I am sure that there is someone out there who can tell us of other manipulations that can be done with the blower, but I don't know any of them and have not wanted to experiment with the few hives I have. 
Ox


----------



## Oxankle (Jan 8, 2004)

sorry about the double post.
Ox


----------



## odfrank (May 13, 2002)

The only special maniulation I do.... on a very hot day I stick the blower nozzle into my beesuit zipper and get a cool blast of air. I also have over the years made several lazy susans on which to turn the on end super as I blow. The best is made from a stool with a heavy duty bearing. The thin ones from ACE hardware don't stand up to the weight of full supers being dropped on them. I also sometimes use an air compressor gun, but a gas leaf slower with hose and clevis nozzle works better. The blast from the air compressor nozzle is too concentrated and kill bees. Also, try to pull your honey before robbing season starts, less bees flying back in.


----------



## Guest (Feb 17, 2004)

If you wish to use a blower, you want a
high volume of air, but not a high velocity.
This is difficult to get from a blower that
has a small motor (anything under $200.00).

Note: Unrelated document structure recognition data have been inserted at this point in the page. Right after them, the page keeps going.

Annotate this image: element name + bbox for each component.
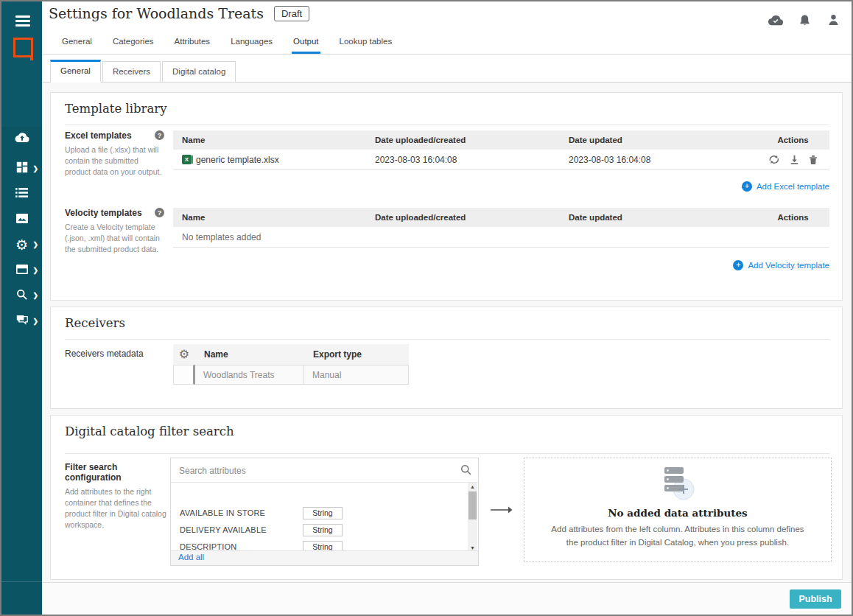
receivers-metadata-section: Receivers metadata ⚙ Name Export type Wo… [65,344,829,385]
empty-table-message: No templates added [173,227,829,248]
column-date-uploaded: Date uploaded/created [366,213,560,222]
tab-languages[interactable]: Languages [229,30,274,54]
scrollbar[interactable]: ▲ ▼ [468,483,477,552]
cloud-sync-icon[interactable] [768,12,784,28]
excel-file-icon: X [182,155,192,164]
output-subtab-bar: General Receivers Digital catalog [42,55,852,83]
column-date-updated: Date updated [560,136,757,144]
hamburger-menu-icon[interactable] [15,15,30,27]
table-row: Woodlands Treats Manual [173,365,409,385]
tab-output[interactable]: Output [292,30,320,54]
subtab-general[interactable]: General [50,60,101,83]
date-updated-value: 2023-08-03 16:04:08 [560,155,757,165]
receiver-export-type-value[interactable]: Manual [304,365,409,385]
topbar: Settings for Woodlands Treats Draft Gene… [42,1,852,55]
chevron-right-icon: ❯ [32,292,38,299]
dashboard-grid-icon [16,161,28,176]
subtab-receivers[interactable]: Receivers [102,61,161,83]
scroll-up-icon[interactable]: ▲ [468,483,477,491]
gear-icon: ⚙ [15,238,28,252]
help-icon[interactable]: ? [155,130,164,140]
database-add-icon [657,492,698,505]
divider [65,453,829,454]
velocity-templates-table: Name Date uploaded/created Date updated … [173,208,829,248]
excel-templates-table: Name Date uploaded/created Date updated … [173,130,829,170]
browser-card-icon [16,264,28,277]
tab-lookup-tables[interactable]: Lookup tables [338,30,394,54]
attribute-name: DELIVERY AVAILABLE [180,525,267,534]
chevron-right-icon: ❯ [32,241,38,248]
sidebar-item-panels[interactable]: ❯ [1,258,42,283]
cloud-upload-icon [15,132,29,146]
attribute-type-chip: String [303,507,343,519]
sidebar-item-chat[interactable]: ❯ [1,309,42,334]
column-name: Name [173,213,366,222]
receivers-metadata-label: Receivers metadata [65,349,163,359]
help-icon[interactable]: ? [155,208,164,217]
divider [65,125,829,125]
sidebar-item-search[interactable]: ❯ [1,283,42,308]
template-library-card: Template library Excel templates ? Uploa… [50,92,843,301]
receivers-table: ⚙ Name Export type Woodlands Treats Manu… [173,344,409,385]
sidebar-item-dashboard[interactable]: ❯ [1,156,42,181]
tab-general[interactable]: General [60,30,94,54]
content-area: Template library Excel templates ? Uploa… [42,83,852,582]
table-header: Name Date uploaded/created Date updated … [173,208,829,227]
settings-tabs: General Categories Attributes Languages … [60,30,393,54]
add-all-link[interactable]: Add all [178,553,204,561]
column-date-uploaded: Date uploaded/created [366,136,560,144]
empty-panel-title: No added data attributes [524,507,831,519]
excel-templates-section: Excel templates ? Upload a file (.xlsx) … [65,130,829,192]
delete-icon[interactable] [809,155,818,164]
search-icon[interactable] [460,464,471,478]
column-date-updated: Date updated [560,213,757,222]
scrollbar-thumb[interactable] [468,491,477,519]
velocity-templates-section: Velocity templates ? Create a Velocity t… [65,208,829,270]
attribute-picker-panel: AVAILABLE IN STORE String DELIVERY AVAIL… [170,458,479,566]
replace-icon[interactable] [768,155,780,164]
section-title-filter-search: Digital catalog filter search [65,424,234,438]
status-badge: Draft [274,6,309,21]
filter-config-description: Add attributes to the right container th… [65,486,168,531]
velocity-templates-label: Velocity templates [65,208,163,218]
user-avatar-icon[interactable] [825,12,841,28]
attribute-list-footer: Add all [171,550,478,565]
row-drag-handle[interactable] [173,365,195,385]
image-icon [16,213,28,226]
transfer-arrow-icon [491,504,513,517]
page-title: Settings for Woodlands Treats [49,5,264,21]
attribute-name: AVAILABLE IN STORE [180,508,265,517]
list-item[interactable]: AVAILABLE IN STORE String [171,505,466,522]
list-item[interactable]: DELIVERY AVAILABLE String [171,522,466,539]
velocity-templates-description: Create a Velocity template (.json, .xml)… [65,222,163,255]
orange-square-logo[interactable] [13,38,33,57]
section-title-template-library: Template library [65,102,167,116]
added-attributes-empty-panel: No added data attributes Add attributes … [524,458,832,562]
add-velocity-template-button[interactable]: + Add Velocity template [733,260,829,270]
column-actions: Actions [757,136,829,144]
sidebar-item-media[interactable] [1,207,42,232]
add-excel-template-button[interactable]: + Add Excel template [742,181,829,192]
publish-button[interactable]: Publish [790,589,841,609]
footer-bar: Publish [42,582,852,615]
notifications-bell-icon[interactable] [796,12,812,28]
chevron-right-icon: ❯ [32,318,38,325]
excel-templates-label: Excel templates [65,130,163,141]
sidebar-item-list[interactable] [1,181,42,206]
tab-categories[interactable]: Categories [111,30,155,54]
download-icon[interactable] [790,155,799,164]
table-row: X generic template.xlsx 2023-08-03 16:04… [173,150,829,170]
sidebar-item-settings[interactable]: ⚙ ❯ [1,232,42,257]
sidebar-item-upload[interactable] [1,126,42,151]
subtab-digital-catalog[interactable]: Digital catalog [162,61,236,83]
sidebar: ❯ ⚙ ❯ ❯ ❯ ❯ [1,1,42,615]
receivers-card: Receivers Receivers metadata ⚙ Name Expo… [50,307,843,409]
tab-attributes[interactable]: Attributes [173,30,212,54]
search-attributes-input[interactable] [179,463,444,477]
receiver-name-value[interactable]: Woodlands Treats [195,365,304,385]
excel-templates-description: Upload a file (.xlsx) that will contain … [65,144,163,178]
table-settings-gear-icon[interactable]: ⚙ [173,349,195,360]
template-file-name[interactable]: generic template.xlsx [196,155,279,165]
section-title-receivers: Receivers [65,316,125,330]
table-header: Name Date uploaded/created Date updated … [173,130,829,150]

Try spreading a painter's drop cloth
underfoot when you blow bees, and count the
dead bees. That alone halted my interest
in using a blower - too many casualties.
I'm a beeKEEPER, not a bee killer.

I bought a Stihl backback blower to fog my
orchard trees with dormant oil, and I have let several people use this "Rolls Royce 
of the bee blowers" to try to convince me 
that blowing was a viable approach. None
have yet convinced me.

Like nearly all of the big US beekeepers, I
use repellent, and a breeze board or, if it
is a sunny warm day, a fume board. I can
clear at least 3 times as many supers as
someone with a blower in the same time, but
this is because I cheat - I am removing one
super while two (or sometimes 3) breeze/fume
boards are on nearby hives, so the supers
come off just as fast as I can lift them and
stack them on the trailer.

Really big operators pull honey with 2-man
teams, each placing 3 or 4 fume or breeze
boards on hives, and pulling supers as fast
as they can. (Breeze Boards are now available from Brushy Mountain for those who
hate making their own gear - Steve Forest
calls them "Ventilator Fume Boards".)

If you feel that you MUST use a blower,
recall that comb slants downward, and
remember to blow only from the bottom.
Blow from the top, and any bee with its
head in a cell may be decapitated, and
will certainly be unable to back out of
the cell "against the wind".

Also, watch out for those frames that are
not filled and not propolized. They can
become airborne (at least with serious
hardware like a Stihl.) The frames that
are capped will not become airborne, but 
can have a habit of slapping together, and
crushing bees.

All in all, blowers are just too darned
noisy for me. I paid serious money to
live where I can go weeks without hearing
loud obnoxious noises, and I like the
peace and quiet of beekeeping.


----------



## Oxankle (Jan 8, 2004)

LOL, Fischer;
This is where you separate the amateurs from the pros. 

My tinkertoy blower would not decapitate a mosquito if he stuck his head in a box of razor blades, but it will blow bees out of supers. Neither does it dislodge or flap frames, but that is because I do not stick the nozzle directly against the box. 

Being an amateur and not making a living out of bees I don't feel the pressure of time the way a pro does. The blower is faster than anything I have ever used before, not having used fume boards. 

I am going to pay more attention--perhaps do the drop cloth test.

Ox


----------



## db_land (Aug 29, 2003)

Hey Ox,
What keeps the honey combs from being contaminated with gasoline-oil fumes from the leaf blower? I have an Echo backpack leaf blower. Every time I use it, I get grimy from all the smoke and fumes from it.


----------